Weekly Wrap 1/24/11-1/28/11: S&P Downgrades Japan

Standard & Poor’s on Thursday downgraded Japan’s sovereign debt for the first time in nine years, citing a growing budget deficit and aging population. The move was seen by some as a shot across the bow to other developed nations with growing debt burdens. The ratings agency trimmed Japan’s sovereign debt rating by one notch to AA- from AA, saying that the country’s government lacked a “coherent strategy” to tackle government debt ratios that have risen faster than expected and could peak in the mid 2020s. Japan’s debt is already among the highest of all developed nations; government debt now totals almost 200 percent of the country’s annual gross domestic product (GDP) and more than twice that of the US. Japan’s debt in 2010 amounted to USD10.6 trillion. S&P analysts said that the Japanese economy has remained the same size in nominal terms as it was in 1992 while public debt has tripled.

Julian Jessop of Capital Economics told UK newspaper The Telegraph that Japan’s rising debt, “Is potentially a much bigger story than any default in Greece.” Japan is the world’s top creditor with USD3 trillion in net assets overseas. A hike in bond yields could force Japanese banks, pension funds and life insurers to repatriate large sums of these overseas assets to cover losses in their home market. Such an outcome could cause asset prices to fall worldwide.

S&P analysts have previously said that the US’ top AAA rating could be reevaluated should deficits continue to rise. However the ratings agency’s managing director and chairman of the sovereign rating committee, John Chambers, told Dow Jones Newswires that the US is in a more favorable position than Japan. Government debt levels in the US are much lower than those in Japan and the dollar remains the world’s No. 1 reserve currency.

Asian markets on Friday mostly declined on the news. Japan’s Nikkei Stock Average dropped 1.1 percent, the South Korean KOSPI dipped 0.3 percent while Hong Kong’s Hang Seng index retreated by 0.7 percent. China’s benchmark Shanghai Composite Index, however, rose by 0.1 percent.

 

Strong exports helped South Korea’s current-account surplus rise in December to its fourth-largest level on record. The current-account surplus, which provides a broad gauge of the country’s trade with the rest of the world, came in at USD2.11 billion in December, up from USD708.7 million the previous year. December’s figure represented the 10th consecutive month of rising surpluses as exports benefited from rebounding global demand.

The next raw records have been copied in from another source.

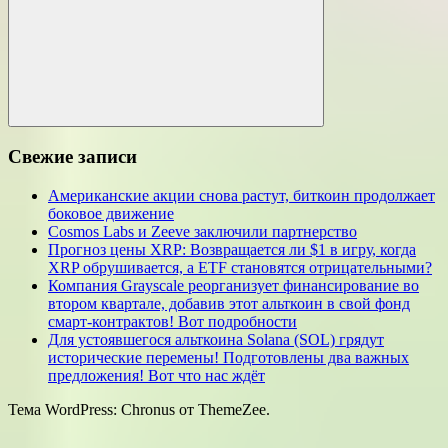
Поиск
Свежие записи
Американские акции снова растут, биткоин продолжает
боковое движение
Cosmos Labs и Zeeve заключили партнерство
Прогноз цены XRP: Возвращается ли $1 в игру, когда
XRP обрушивается, а ETF становятся отрицательными?
Компания Grayscale реорганизует финансирование во
втором квартале, добавив этот альткоин в свой фонд
смарт-контрактов! Вот подробности
Для устоявшегося альткоина Solana (SOL) грядут
исторические перемены! Подготовлены два важных
предложения! Вот что нас ждёт
Тема WordPress: Chronus от ThemeZee.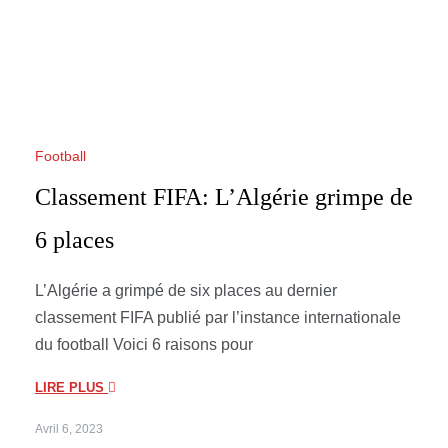
Football
Classement FIFA: L’Algérie grimpe de
6 places
L’Algérie a grimpé de six places au dernier
classement FIFA publié par l’instance internationale
du football Voici 6 raisons pour
LIRE PLUS
Avril 6, 2023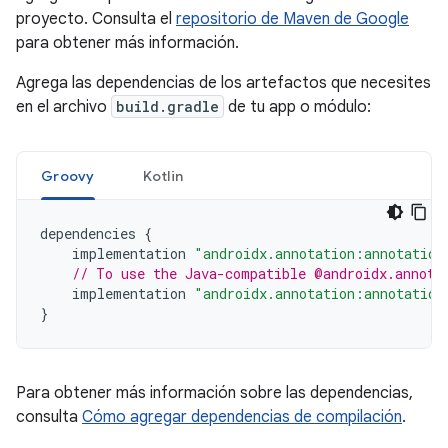
proyecto. Consulta el
repositorio de Maven de Google
para obtener más información.
Agrega las dependencias de los artefactos que necesites
en el archivo
build.gradle
de tu app o módulo:
Groovy
Kotlin
dependencies
{
implementation
"androidx.annotation:annotation
// To use the Java-compatible @androidx.annota
implementation
"androidx.annotation:annotation
}
Para obtener más información sobre las dependencias,
consulta
Cómo agregar dependencias de compilación
.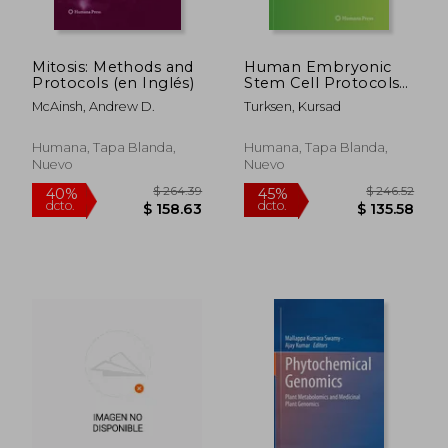
Mitosis: Methods and
Human Embryonic
$ 62.94
$ 355.
45%
40%
Protocols (en Inglés)
Stem Cell Protocols
dcto.
dcto.
$ 34.62
$ 213.
(en Inglés)
McAinsh, Andrew D.
Turksen, Kursad
Humana, Tapa Blanda,
Humana, Tapa Blanda,
Nuevo
Nuevo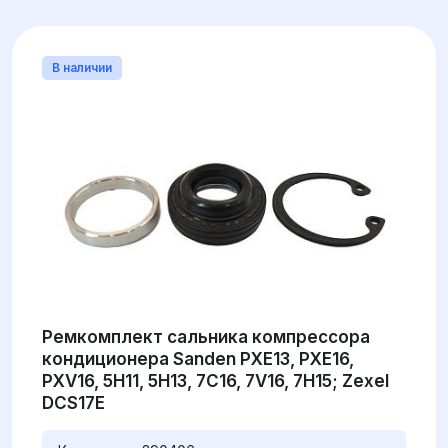
В наличии
Ремкомплект сальника компрессора
кондиционера Sanden PXE13, PXE16,
PXV16, 5H11, 5H13, 7C16, 7V16, 7H15; Zexel
DCS17E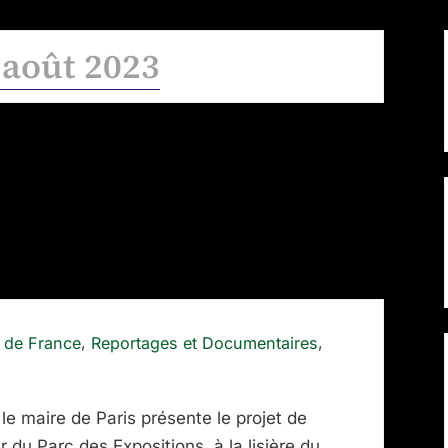
 août 2023
,
,
 de France
Reportages et Documentaires
e maire de Paris présente le projet de
r du Parc des Expositions, à la lisière du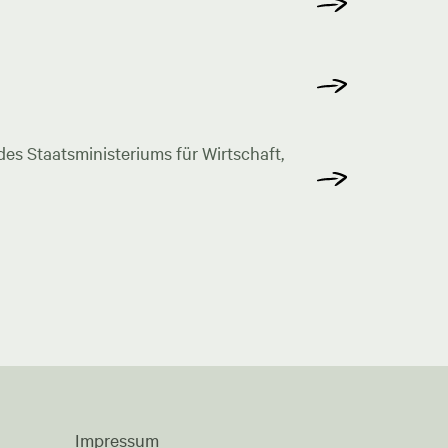
s Staatsministeriums für Wirtschaft,
Impressum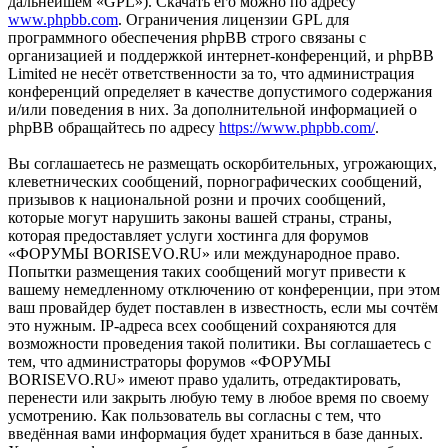
дальнейшем «GPL»). Скачать его можно по адресу
www.phpbb.com
. Ограничения лицензии GPL для
программного обеспечения phpBB строго связаны с
организацией и поддержкой интернет-конференций, и phpBB
Limited не несёт ответственности за то, что администрация
конференций определяет в качестве допустимого содержания
и/или поведения в них. За дополнительной информацией о
phpBB обращайтесь по адресу
https://www.phpbb.com/
.
Вы соглашаетесь не размещать оскорбительных, угрожающих,
клеветнических сообщений, порнографических сообщений,
призывов к национальной розни и прочих сообщений,
которые могут нарушить законы вашей страны, страны,
которая предоставляет услуги хостинга для форумов
«ФОРУМЫ BORISEVO.RU» или международное право.
Попытки размещения таких сообщений могут привести к
вашему немедленному отключению от конференции, при этом
ваш провайдер будет поставлен в известность, если мы сочтём
это нужным. IP-адреса всех сообщений сохраняются для
возможности проведения такой политики. Вы соглашаетесь с
тем, что администраторы форумов «ФОРУМЫ
BORISEVO.RU» имеют право удалить, отредактировать,
перенести или закрыть любую тему в любое время по своему
усмотрению. Как пользователь вы согласны с тем, что
введённая вами информация будет храниться в базе данных.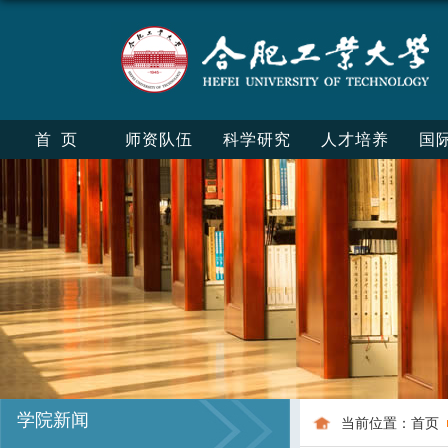
首页
师资队伍
科学研究
人才培养
国
学院新闻
当前位置：
首页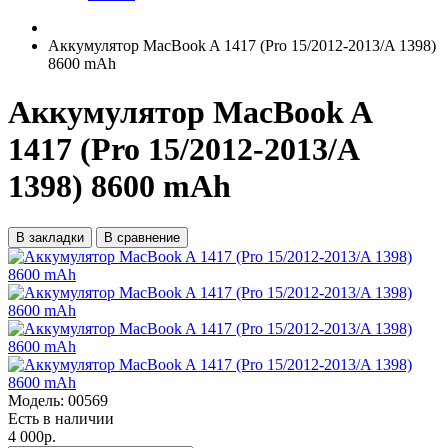
Аккумулятор MacBook A 1417 (Pro 15/2012-2013/A 1398)
8600 mAh
Аккумулятор MacBook A
1417 (Pro 15/2012-2013/A
1398) 8600 mAh
В закладки
В сравнение
Модель:
00569
Есть в наличии
4 000р.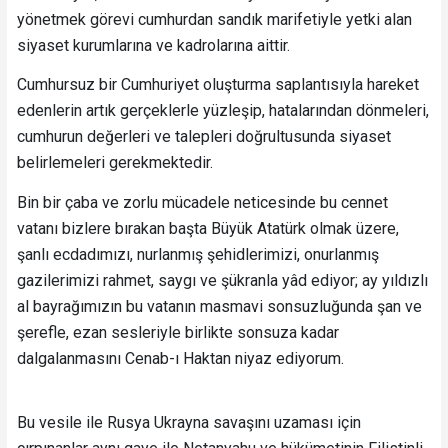
yönetmek görevi cumhurdan sandık marifetiyle yetki alan
siyaset kurumlarına ve kadrolarına aittir.
Cumhursuz bir Cumhuriyet oluşturma saplantısıyla hareket
edenlerin artık gerçeklerle yüzleşip, hatalarından dönmeleri,
cumhurun değerleri ve talepleri doğrultusunda siyaset
belirlemeleri gerekmektedir.
Bin bir çaba ve zorlu mücadele neticesinde bu cennet
vatanı bizlere bırakan başta Büyük Atatürk olmak üzere,
şanlı ecdadımızı, nurlanmış şehidlerimizi, onurlanmış
gazilerimizi rahmet, saygı ve şükranla yâd ediyor; ay yıldızlı
al bayrağımızın bu vatanın masmavi sonsuzluğunda şan ve
şerefle, ezan sesleriyle birlikte sonsuza kadar
dalgalanmasını Cenab-ı Haktan niyaz ediyorum.
Bu vesile ile Rusya Ukrayna savaşını uzaması için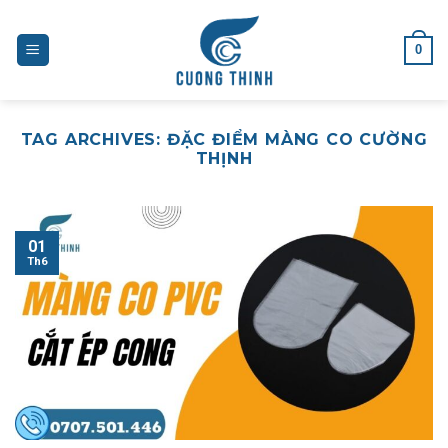
Skip
to
0
content
TAG ARCHIVES:
ĐẶC ĐIỂM MÀNG CO CƯỜNG
THỊNH
01
Th6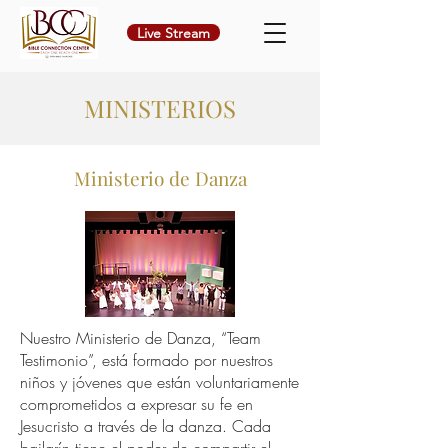
Live Stream
MINISTERIOS
Ministerio de Danza
Nuestro Ministerio de Danza, “Team
Testimonio”, está formado por nuestros
niños y jóvenes que están voluntariamente
comprometidos a expresar su fe en
Jesucristo a través de la danza. Cada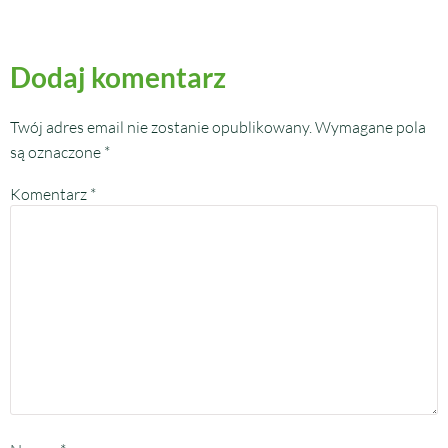
Dodaj komentarz
Twój adres email nie zostanie opublikowany.
Wymagane pola
są oznaczone
*
Komentarz
*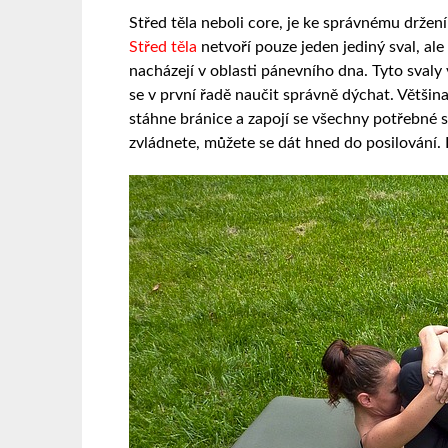
Střed těla neboli core, je ke správnému držen
Střed těla
netvoří pouze jeden jediný sval, ale 
nacházejí v oblasti pánevního dna. Tyto svaly
se v první řadě naučit správně dýchat. Většina
stáhne bránice a zapojí se všechny potřebné s
zvládnete, můžete se dát hned do posilování. 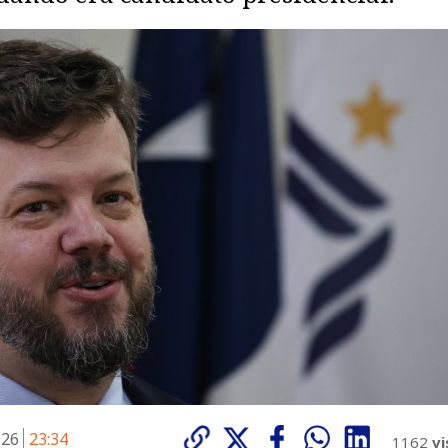
026
23:34
1162
vi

The full year surplus came in at USD28.2 billion on the back of strong exports of semiconductors and automobiles, but down from the 2009 surplus of USD32.8 billion. Economists told the Wall Street Journal that robust exports of goods including ships, autos and electronics will lead to a continued current account surplus in 2011, though the size of the surplus would shrink as an improving domestic economy will boost the country’s imports.

The final language of a broad free trade agreement (FTA) between the US and South Korea has been set, paving the road for Congress to begin debate on the deal in March. The final agreement includes supplemental legal language on auto tariffs. President Obama in his State of the Union speech on Tuesday called for lawmakers to approve the FTA with South Korea as soon as possible. However, some congressional leaders remain unhappy that the FDA doesn’t address South Korean bans on US beef that were put in place after mad cow disease was discovered in the US.

The US International Trade Commission in 2007 estimated that the original version of the FTA would raise US exports by USD10 to USD11 billion annually, while raising US imports from South Korea by USD6.5 to USD7 billion.